The OP says she is introverted, not that she has become more introverted. This is a personality trait, not a mental illness. I'm also an introvert, I haven't participated in one video chat other than work conferences throughout the pandemic because I'd rather stick pins in my eyes. And that's ok. 

tog redux's picture

Same. Except with my very best friend. I can't imagine all this getting together weekly on Zoom with your family to play board games. Ugh.

Helen Crump's picture

MIL, who lives in another state, likes to video chat with DH from family gatherings, especially if one of the skids is here visiting. I actually hide when I hear the ringtone, it's so uncomfortable to me. I've found that if someone questions you and you tell them weren't available because you had to poop they never ask again. 

lieutenant_dad's picture

She said she has become "extraordinarily introverted lately" in her last paragraph. I'm not calling introvertedness a mental illness. What I'm pointing out is her word choice makes me think that it may not be her introvertedness, but a sign of depression, which wouldn't be unheard of given the state of affairs currently.

Helen Crump's picture

Thank you LT Dad for you concern, I really do appreciate it. I'm good. What happened is I retired from law enforcement and I'm one of those people that when I'm finished with something, that's it. I didn't stay as a reserve and I never really socialized with my co-workers other than at work. I still follow some of them of Facebook but I don't usually interact. Then we moved to a small town with a large religious community of which I don't belong and I've not been able to find a retirement job that interests me so I'm home alone a lot. Which is fine because I have hobbies, although I think DH might be slightly concerned that I've purchased a pair of overalls and also a super soaker to shoot at the annoying ravens that taunt me from the roof.  We also live in the country on an acre so I don't really have neighbors to interact with which given the water gun situation might be a good thing. :) 

lieutenant_dad's picture

So long as you feel okay, that's what matters. I've seen many people recently who don't have a history with mental health issues start seeing symptoms creep up, but they don't attribute it to their mental health. When I see something that sounds concerning, I just want to mention it. Sometimes I'm wrong, but I'd rather be wrong than see someone suffer from something they don't understand.

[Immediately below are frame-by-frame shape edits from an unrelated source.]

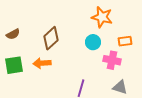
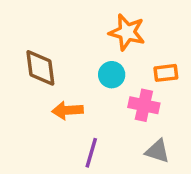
brown diamond: (51, 38) -> (40, 68), turned -55
orange arrow: (42, 63) -> (68, 110), moved

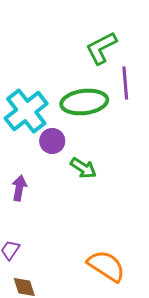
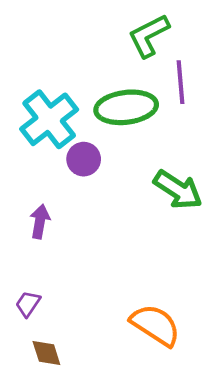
green arrow: (83, 168) -> (178, 190), moved, size x1.4

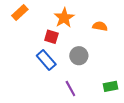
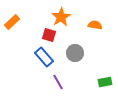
orange rectangle: (20, 12) -> (12, 22), moved
purple line: (70, 88) -> (58, 82), moved

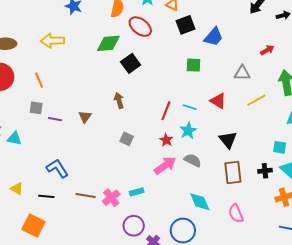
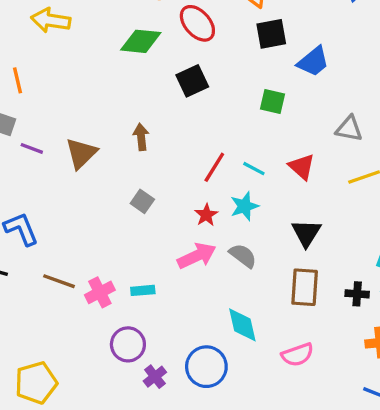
black square: (131, 63) -> (192, 81), moved
brown triangle: (85, 117) -> (81, 153), size x1.5
pink semicircle: (236, 213) -> (297, 355), turned -96

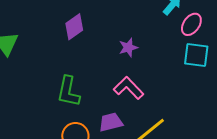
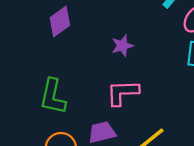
pink L-shape: (129, 88) -> (123, 93), turned -48

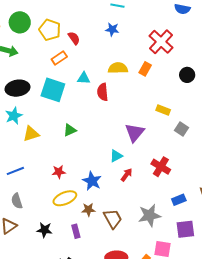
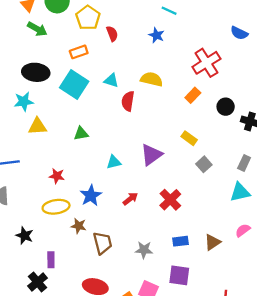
orange rectangle: (59, 58) -> (79, 52), moved
orange rectangle: (145, 69) -> (193, 95), moved
cyan triangle: (116, 156) -> (114, 162), moved
gray star: (149, 215) -> (144, 250), size x0.7
purple rectangle: (76, 231) -> (51, 260), moved

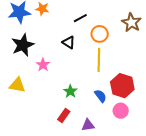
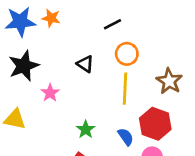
black line: (80, 18) -> (113, 24), moved
brown star: (131, 23) -> (169, 81), moved

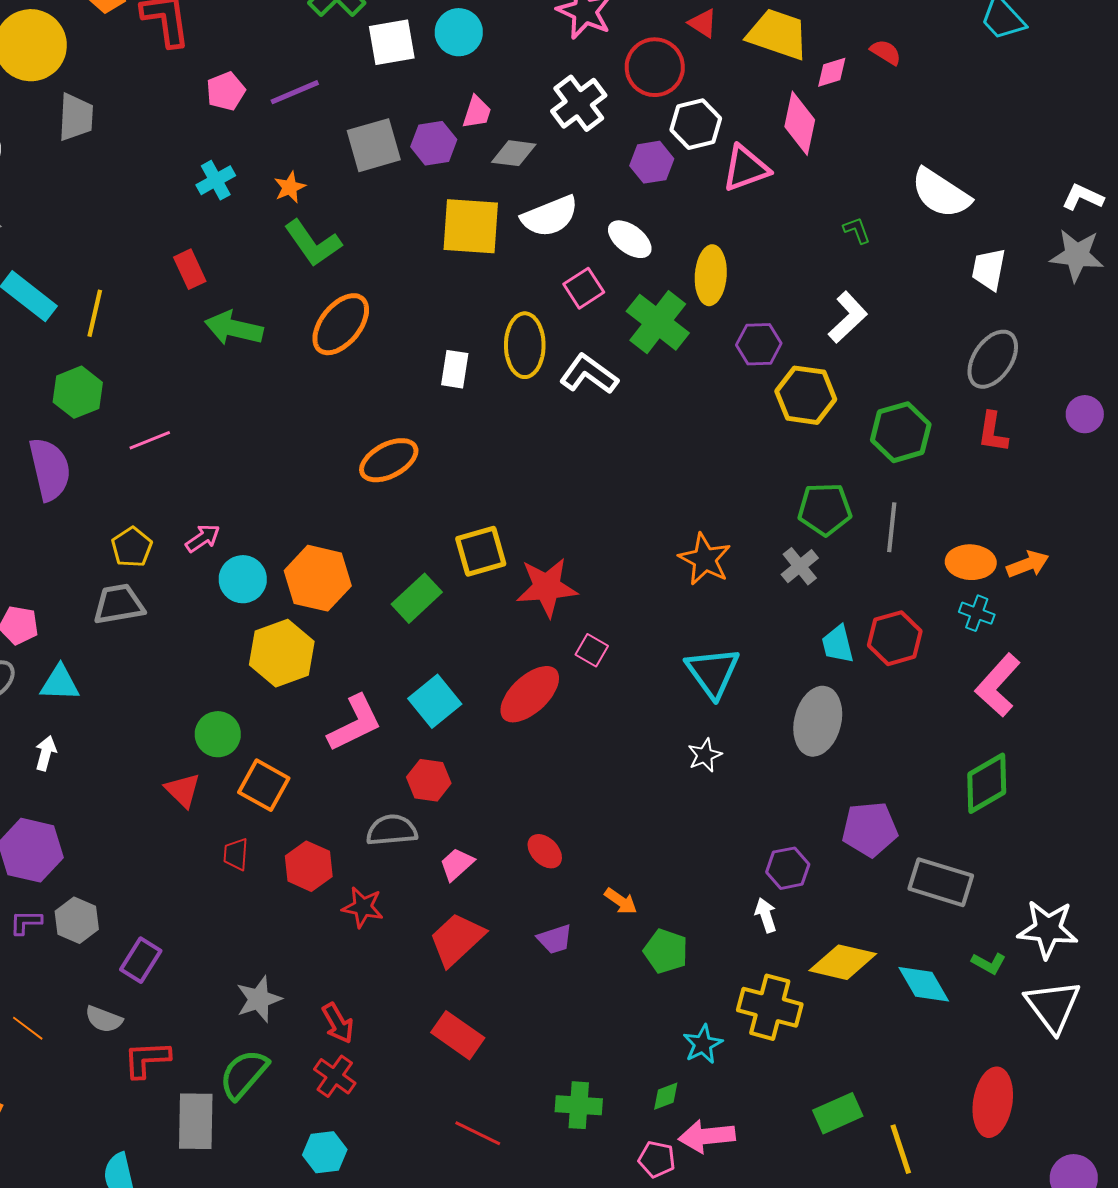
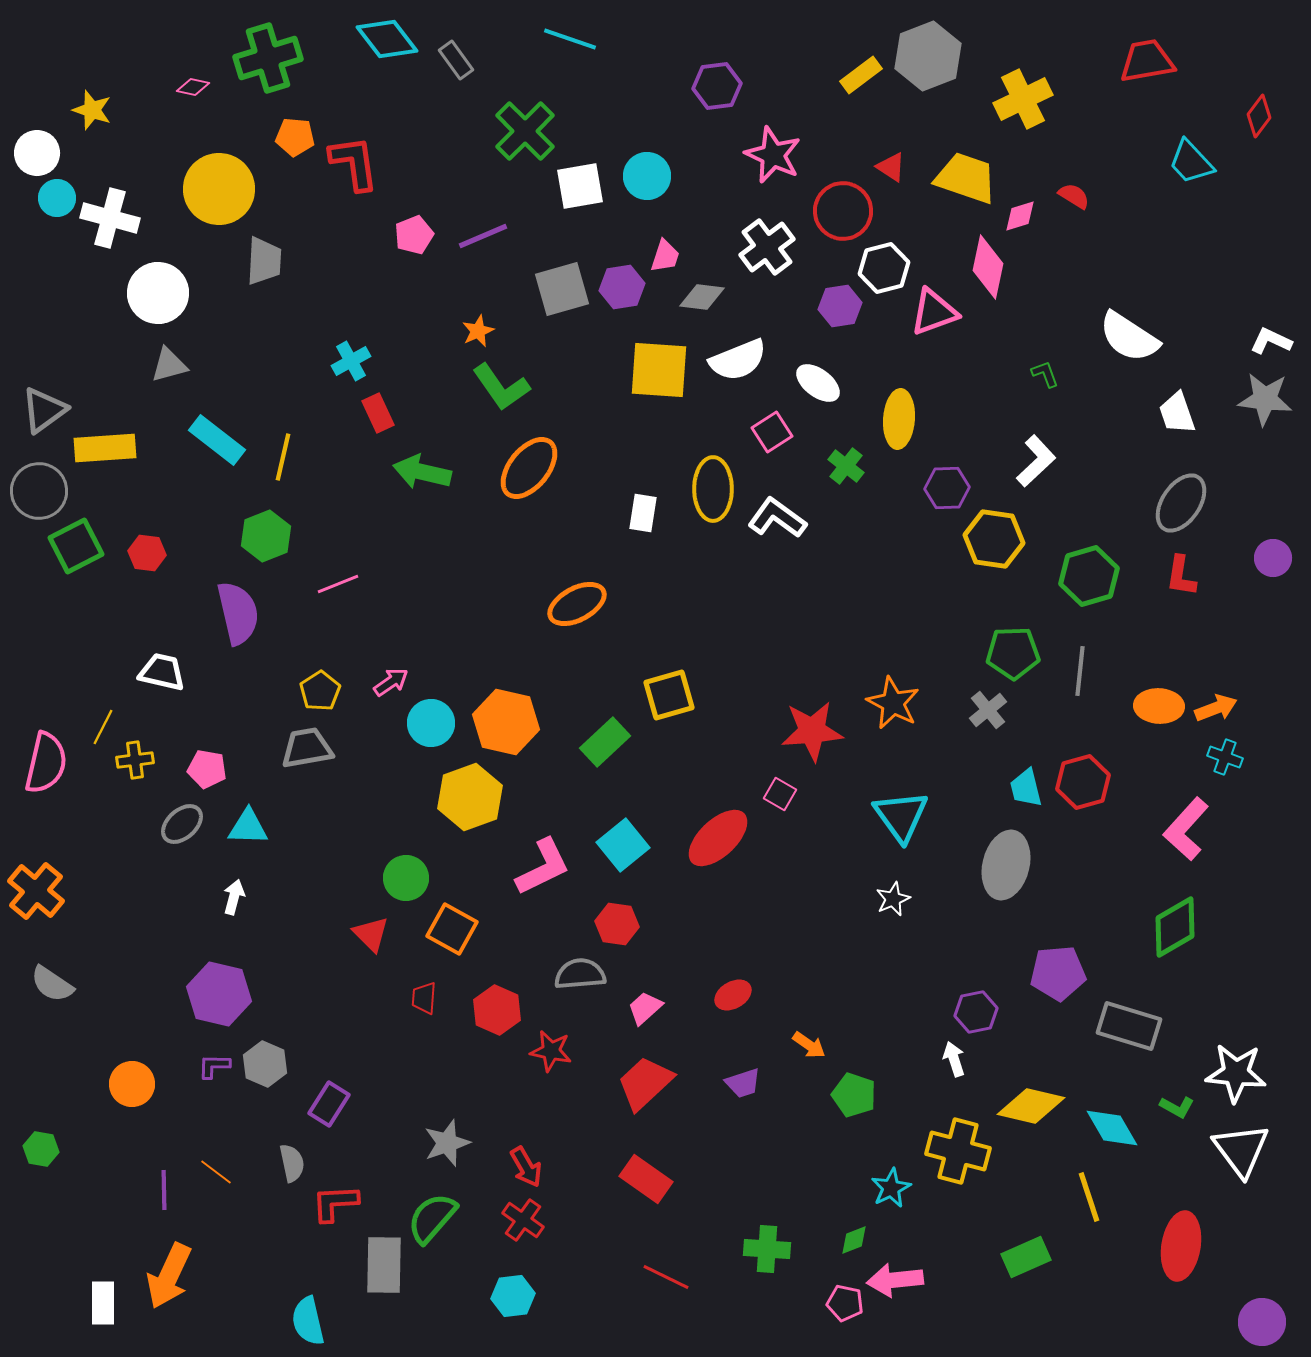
cyan cross: (216, 180) -> (351, 361), moved
white trapezoid: (989, 269) -> (1177, 413), turned -30
green cross: (658, 322) -> (846, 466), size x0.6
red star: (547, 587) -> (812, 731), moved
cyan cross: (977, 613) -> (1225, 757), moved
red ellipse: (545, 851) -> (733, 995), turned -75
gray semicircle: (104, 1019) -> (292, 1163), turned -123
yellow line: (901, 1149) -> (1089, 1197), moved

Also, the image I have of you is Ouiser from Steel Magnolias. That's not an insult or anything. Just imagining her as you shooting at birds with a water gun is giving me a chuckle!

DPW's picture

I wondered what happened to you. LOL. Your story is unforgettable!

I would feel the same as you. I am childless by choice and an only child so it all ends with me. I simply do not have that natural "joy" for baby-making celebrations or honestly, for SO's granddaughter. I mean, she's a cool little kid, but I don't long for her when she's not around like SO does. And I don't think it's wrong to feel this way; feelings are not wrong.

hereiam's picture

I am not, and never have been, excited about any of DH's grandchildren.

I don't think you are a weirdo, at all.

Dawn-Moderator's picture

I'm getting ready to go through this too. My Ss is getting married this December.

I don't even want to think about the Bridal Shower! I will have to attend.  Dh wouldn't have it any other way. 

I will feel uncomfortable, to say the least. 

Helen Crump's picture

I completely understand, I'm uncomfortable at those things even when I know the person well. Luckily DIL has met Whackadoodle many times and knows she's an unstable nut job. My DH actually explained to SS why I wouldn't be there and he completly understood

Cooooookies's picture

It's not weird at all. You'd feel even more disconnected if you had bio(s).  At least that's how I feel. I don't wish SS any harm but he's just like a kid that you wave to in your neighbourhood.  It is just not the same.